Titan Cement International S.A. (ATH:TITC), might not be a large cap stock, but it had a relatively subdued couple of weeks in terms of changes in share price, which continued to float around the range of €13.68 to €14.94. However, is this the true valuation level of the small-cap? Or is it currently undervalued, providing us with the opportunity to buy? Let’s take a look at Titan Cement International’s outlook and value based on the most recent financial data to see if there are any catalysts for a price change.
Is Titan Cement International still cheap?

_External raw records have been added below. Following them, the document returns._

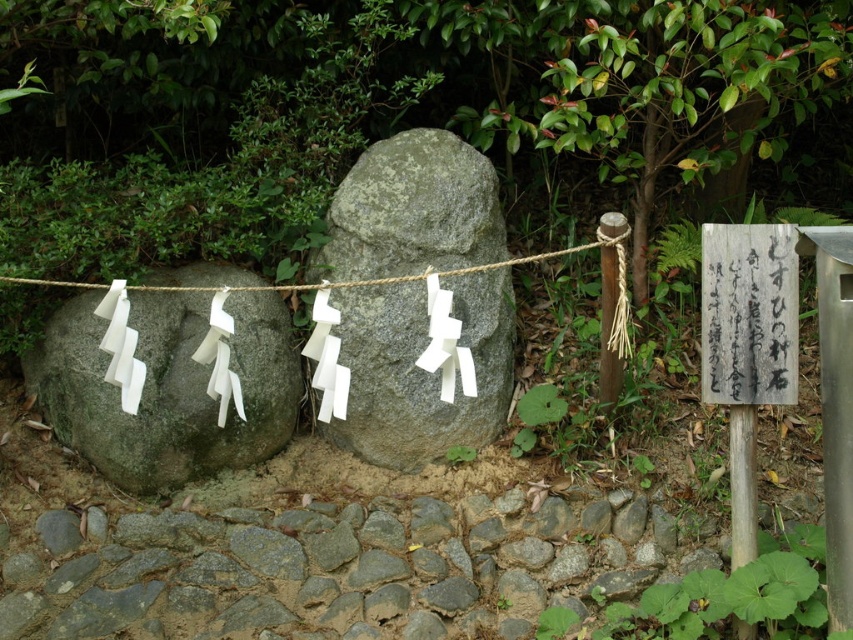 Which is more to the right, gray rough stone at center or braided rope at center?

Positioned to the right is gray rough stone at center.

Locate an element on the screen. Image resolution: width=853 pixels, height=640 pixels. gray rough stone at center is located at coordinates (421, 369).

Describe the element at coordinates (421, 369) in the screenshot. The width and height of the screenshot is (853, 640). I see `gray rough stone at center` at that location.

The width and height of the screenshot is (853, 640). In order to click on gray rough stone at center in this screenshot , I will do `click(421, 369)`.

Does gray rough stone at left have a greater height compared to wooden signpost at center right?

Correct, gray rough stone at left is much taller as wooden signpost at center right.

Between gray rough stone at left and wooden signpost at center right, which one is positioned lower?

gray rough stone at left is below.

At what (x,y) coordinates should I click in order to perform the action: click on gray rough stone at left. Please return your answer as a coordinate pair (x, y). The width and height of the screenshot is (853, 640). Looking at the image, I should click on (167, 387). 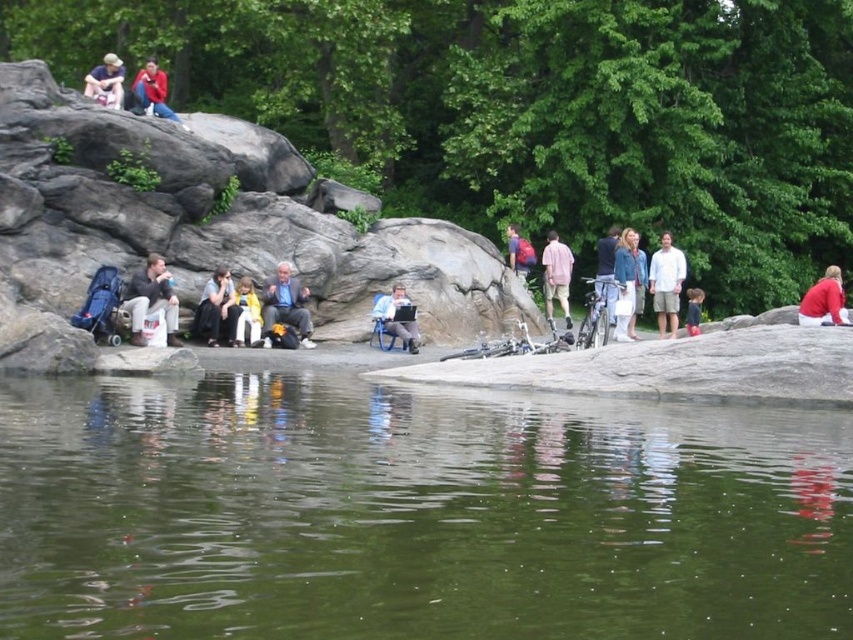 Which of these two, white cotton shirt at center or matte red jacket at upper left, stands taller?

Standing taller between the two is white cotton shirt at center.

Does point (664, 237) come farther from viewer compared to point (167, 109)?

Yes, point (664, 237) is behind point (167, 109).

This screenshot has width=853, height=640. What are the coordinates of `white cotton shirt at center` in the screenshot? It's located at (666, 284).

Does point (297, 332) lie behind point (697, 301)?

No.

Between matte gray jacket at center and light pink fabric dress at center, which one appears on the right side from the viewer's perspective?

Positioned to the right is light pink fabric dress at center.

Based on the photo, who is more forward, (300, 330) or (691, 296)?

Point (300, 330) is in front.

Where is `matte gray jacket at center`? This screenshot has width=853, height=640. matte gray jacket at center is located at coordinates (286, 304).

Who is positioned more to the right, gray rock at center or light pink fabric dress at center?

light pink fabric dress at center is more to the right.

How far apart are gray rock at center and light pink fabric dress at center?

The distance of gray rock at center from light pink fabric dress at center is 24.31 feet.

Is point (39, 81) positioned in front of point (691, 294)?

Yes, point (39, 81) is closer to viewer.

I want to click on gray rock at center, so click(x=219, y=218).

The share price seems sensible at the moment according to my price multiple model, where I compare the company's price-to-earnings ratio to the industry average. In this instance, I’ve used the price-to-earnings (PE) ratio given that there is not enough information to reliably forecast the stock’s cash flows. I find that Titan Cement International’s ratio of 17.43x is trading slightly above its industry peers’ ratio of 15.78x, which means if you buy Titan Cement International today, you’d be paying a relatively reasonable price for it. And if you believe that Titan Cement International should be trading at this level in the long run, then there should only be a fairly immaterial downside vs other industry peers. Is there another opportunity to buy low in the future? Since Titan Cement International’s share price is quite volatile, we could potentially see it sink lower (or rise higher) in the future, giving us another chance to buy. This is based on its high beta, which is a good indicator for how much the stock moves relative to the rest of the market.

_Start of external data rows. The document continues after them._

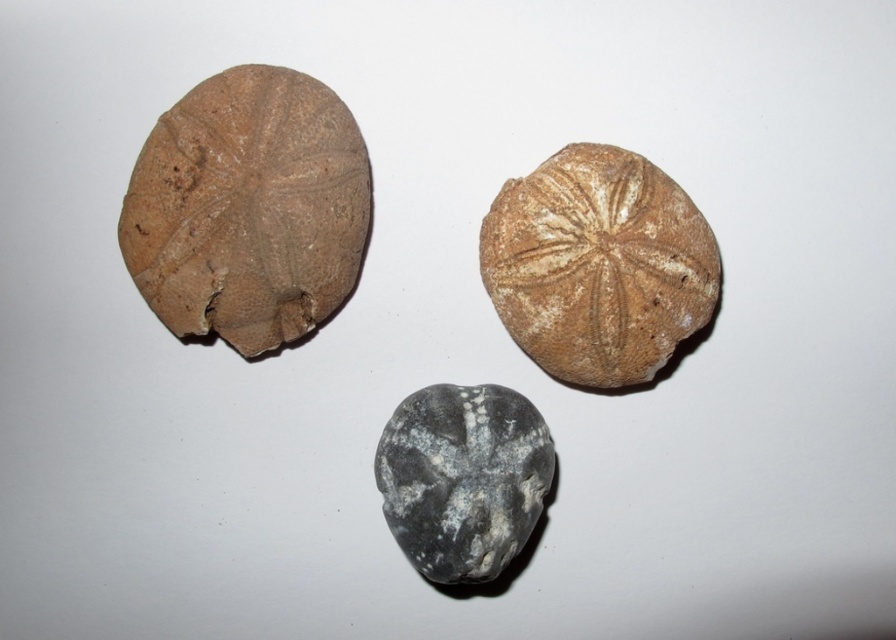 Can you confirm if brown textured shell at upper right is bigger than gray matte rock at center?

Yes.

Does brown textured shell at upper right have a lesser height compared to gray matte rock at center?

Incorrect, brown textured shell at upper right's height does not fall short of gray matte rock at center's.

Who is more distant from viewer, (x=515, y=182) or (x=435, y=513)?

The point (x=515, y=182) is behind.

This screenshot has width=896, height=640. I want to click on brown textured shell at upper right, so click(x=599, y=266).

Where is `brown fossilized shell at upper left`? The height and width of the screenshot is (640, 896). brown fossilized shell at upper left is located at coordinates (248, 209).

Is brown fossilized shell at upper left in front of brown textured shell at upper right?

Yes, it is in front of brown textured shell at upper right.

What do you see at coordinates (248, 209) in the screenshot?
I see `brown fossilized shell at upper left` at bounding box center [248, 209].

Locate an element on the screen. This screenshot has width=896, height=640. brown fossilized shell at upper left is located at coordinates (248, 209).

Does brown fossilized shell at upper left lie in front of gray matte rock at center?

That is False.

Which is behind, point (240, 124) or point (489, 554)?

Positioned behind is point (240, 124).

Where is `brown fossilized shell at upper left`? brown fossilized shell at upper left is located at coordinates (248, 209).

What kind of growth will Titan Cement International generate?
Future outlook is an important aspect when you’re looking at buying a stock, especially if you are an investor looking for growth in your portfolio. Buying a great company with a robust outlook at a cheap price is always a good investment, so let’s also take a look at the company's future expectations. With profit expected to grow by 95% over the next couple of years, the future seems bright for Titan Cement International. It looks like higher cash flow is on the cards for the stock, which should feed into a higher share valuation.
What this means for you:
Are you a shareholder? TITC’s optimistic future growth appears to have been factored into the current share price, with shares trading around industry price multiples. However, there are also other important factors which we haven’t considered today, such as the financial strength of the company. Have these factors changed since the last time you looked at TITC? Will you have enough confidence to invest in the company should the price drop below the industry PE ratio?
Are you a potential investor? If you’ve been keeping an eye on TITC, now may not be the most advantageous time to buy, given it is trading around industry price multiples. However, the optimistic forecast is encouraging for TITC, which means it’s worth diving deeper into other factors such as the strength of its balance sheet, in order to take advantage of the next price drop.
Keep in mind, when it comes to analysing a stock it's worth noting the risks involved. Case in point: We've spotted 1 warning sign for Titan Cement International you should be aware of.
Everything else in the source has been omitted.